!DOCTYPE html> Saurabh Tiwari · neo7

Filters, Joins, Aggregations, and All That: A Guide to Querying in SQL

*This is the part of fourth post in a series of post by Joshua Lande about doing data science with SQL.

By the end of this post, you should be able to write advanced SQL queries.

SELECT, FROM, and WHERE in SQL

We can use the SELECT statement in SQL to query data from a database. For example, we might be interested in finding all of the ingredients in the "Tomato Soup" recipe

This query is non-trivial because this information is spread across three tables. As a first, step we could query for the recipe ID of this recipe with:

SELECT recipe_id
  FROM recipes
 WHERE recipe_name="Tomato Soup"

This says to take the recipes table and take the recipe_id column for all rows where the recipe_name column has a particular value. This query returns the table

| recipe_id | | --------- | | 2 |

Given this recipe ID, we can get the ingredient IDs for the recipe using a similar query on the recipe-ingredients-mapping table:

SELECT ingredient_id
  FROM recipe_ingredients
 WHERE recipe_id = 2

This returns

| ingredient_id | | ------------- | | 3 | | 6 |

Finally, we can find the ingredient names knowing their IDs:

SELECT ingredient_name
  FROM ingredients
 WHERE ingredient_id=3
    OR ingredient_id=6

This returns:

| ingredient_name | | --------------- | | Tomatoes | | Milk |

The JOIN Operator in SQL

Because our data is spread across three tables, it is cubmersome and error-prone to have to run multiple queries to find the information we want. We can avoid this by joining the tables together.

When we join two tables on a column in SQL, it will create every possible combination of rows in the output table where the condition holds For example, if we joined recipes with recipe_ingredients on the recipe ID:

SELECT *
  FROM recipes
  JOIN recipe_ingredients
    ON recipes.recipe_id = recipe_ingredients.recipe_id

We get the table:

| recipeid | recipename | recipeid | ingredientid | amount | | --------- | -------------- | --------- | ------------- | ------ | | 3 | Grilled Cheese | 3 | 5 | 1 | | 3 | Grilled Cheese | 3 | 7 | 2 | | 1 | Tacos | 1 | 1 | 1 | | 1 | Tacos | 1 | 2 | 2 | | 1 | Tacos | 1 | 3 | 2 | | 1 | Tacos | 1 | 4 | 3 | | 1 | Tacos | 1 | 5 | 1 | | 2 | Tomato Soup | 2 | 3 | 2 | | 2 | Tomato Soup | 2 | 6 | 1 |

This joined table includes the recipe names along with the recipe IDs for each recipe-ingredient pair.
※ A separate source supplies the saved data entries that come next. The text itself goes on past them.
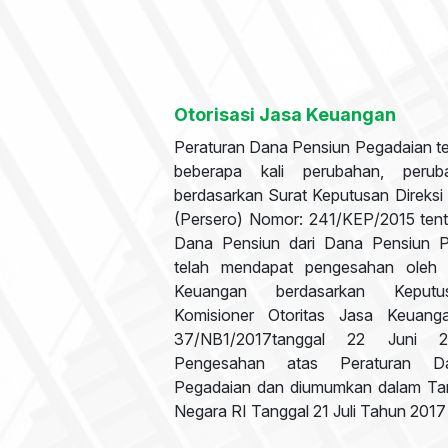
Otorisasi Jasa Keuangan
Peraturan Dana Pensiun Pegadaian t
beberapa kali perubahan, peruba
berdasarkan Surat Keputusan Direks
(Persero) Nomor: 241/KEP/2015 tent
Dana Pensiun dari Dana Pensiun 
telah mendapat pengesahan oleh 
Keuangan berdasarkan Keput
Komisioner Otoritas Jasa Keuan
37/NB1/2017tanggal 22 Juni 2
Pengesahan atas Peraturan D
Pegadaian dan diumumkan dalam Ta
Negara RI Tanggal 21 Juli Tahun 201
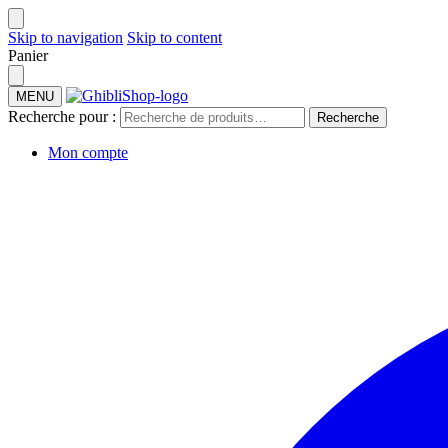
Skip to navigation
Skip to content
Panier
MENU
Recherche pour :
Recherche
Mon compte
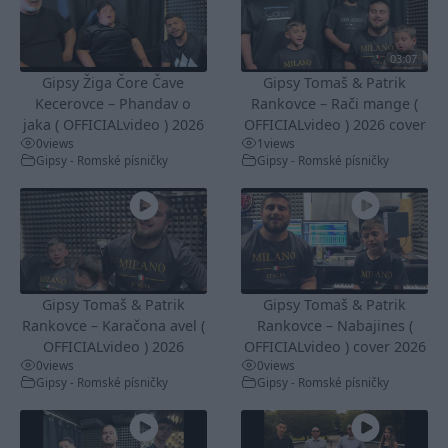
03:07
Gipsy Žiga Čore Čave
Gipsy Tomaš & Patrik
Kecerovce – Phandav o
Rankovce – Rači mange (
jaka ( OFFICIALvideo ) 2026
OFFICIALvideo ) 2026 cover
0
views
1
views
Gipsy - Romské písničky
Gipsy - Romské písničky
Gipsy Tomaš & Patrik
Gipsy Tomaš & Patrik
Rankovce – Karačona avel (
Rankovce – Nabajines (
OFFICIALvideo ) 2026
OFFICIALvideo ) cover 2026
0
views
0
views
Gipsy - Romské písničky
Gipsy - Romské písničky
Getting back to our example from above, we can compute the ingredient IDs for 'Tomato Soup' by joining recipes with recipe_ingredients on the recipe ID.

SELECT recipe_ingredients.ingredient_id
  FROM recipes
  JOIN recipe_ingredients
    ON recipes.recipe_id = recipe_ingredients.recipe_id
 WHERE recipes.recipe_name = 'Tomato Soup'

This returns:

| ingredient_id | | ------------- | | 3 | | 6 |

In the next section, we will show how we can also join with the ingredients table to directly get the ingredient names.

Having to use the full table names repeatedly in a SQL query is cumbersome. SQL provides a convenient shorthand where we can give each table a nickname:

SELECT b.ingredient_id
  FROM recipes AS a
  JOIN recipe_ingredients AS b
    ON a.recipe_id = b.recipe_id
 WHERE a.recipe_name = 'Tomato Soup'

This is the same query as before, but slightly less verbose.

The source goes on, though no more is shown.